House unveils foreclosure package in Tallahassee

Hoping to speed up the rate of foreclosures, a House panel on Thursday approved a measure backers say will allow mortgage holders and consumers to more quickly resolve their issues and get on with their lives.

But the panel got an earful from consumer advocates and homeowners, who contend that they are being asked to do too much to reduce the number of foreclosed homes in Florida, which leads the nation in the percentage of homes facing some type of foreclosure proceeding.

Sponsored by Rep. Kathleen Passidomo, R-Naples, the bill (HB 87) makes changes aimed at shortening the time period involved in a foreclosure proceeding and relaxing restrictions on who can request an expedited procedure and the standards for what can be filed.

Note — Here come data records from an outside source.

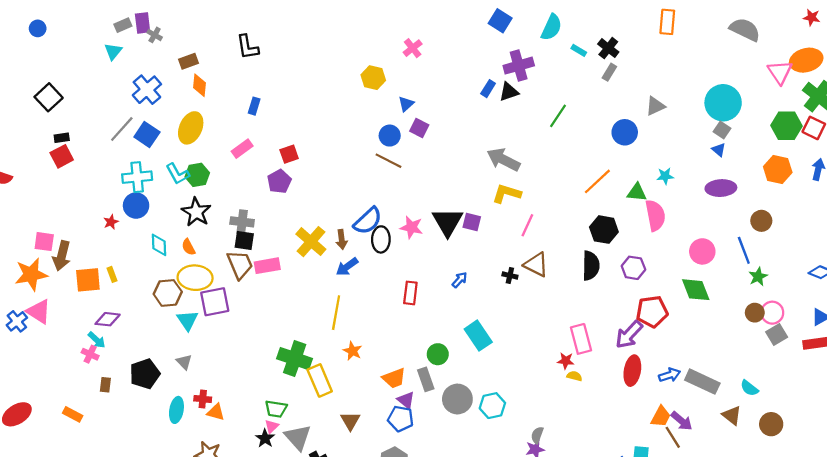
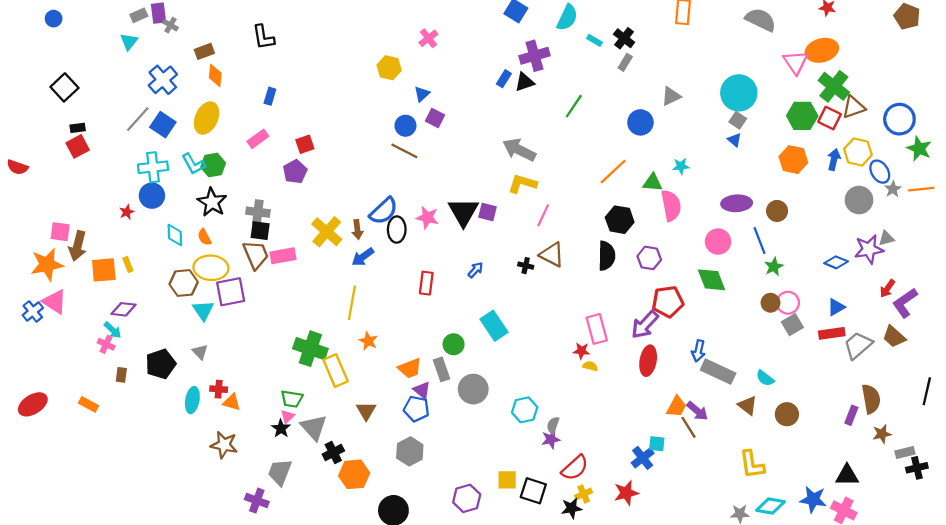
purple ellipse: (721, 188) -> (737, 203), moved
blue arrow: (670, 375) -> (698, 351), moved, turned 120
cyan hexagon: (492, 406) -> (525, 410), moved

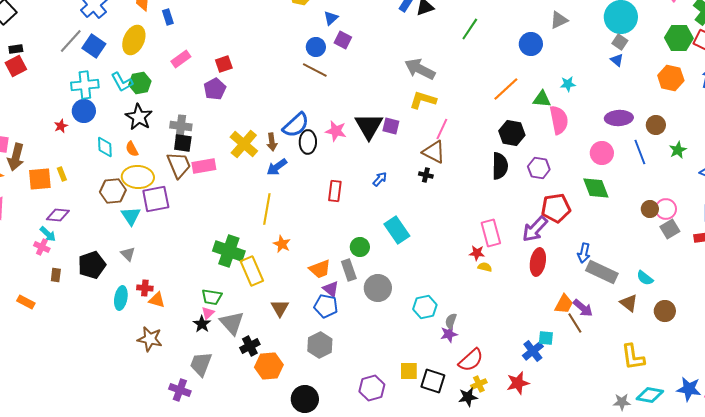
blue rectangle: (270, 96) -> (168, 17), moved, turned -35
brown triangle: (552, 255) -> (434, 152), moved
green star: (774, 267) -> (678, 150), moved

Passidomo said the bill is an attempt to remedy a problem that extends far beyond the state and on which the state has limited authority.

"The relationship between the borrower and the lenders …begins way before it reaches a foreclosure proceeding and is something the state does not regulate," Passidomo told members of the committee.

Florida posted the nation’s highest state foreclosure rate in 2012, according to statistics compiled by RealtyTrac. That report found that 3.1 percent of Florida housing units, one in 32, received a foreclosure filing during the year.

The bill, a version of which passed the House last year, raised concerns Thursday from a number of stakeholders including bankers, legal aid organizations and homeowners, who objected to different aspects of the measure that would also significantly reduce the amount of time lenders and lien holders have to challenge a homeowner.

Among its more contentious provisions, the bill would reduce from five years to one the length of time a lender could pursue a claim after a foreclosure action and require lenders to provide more, a provision that Florida Banking Association lobbyist Anthony DiMarco called "draconian."

Homeowner advocates, meanwhile, are skeptical of changes making it easier for a judge to forgo further proceedings if the paperwork is in order.

"The bill appears to diminish the rights of consumers to streamline the process," said Lynn Drysdale, an attorney representing Jacksonville Area Legal Aid.

The bill is expected again to draw considerable attention. On Thursday, representatives from different sections groups of lawyers took opposing sides in the debate, with those who work in consumer law opposing the proposal while a representative of the Bar’s probate section offered his support.

Sen. Jack Latvala, R-St. Petersburg, is expected to file a Senate version. Latvala said Thursday that his proposal would differ from a measure he filed last year but would not elaborate on what changes he will propose this time around.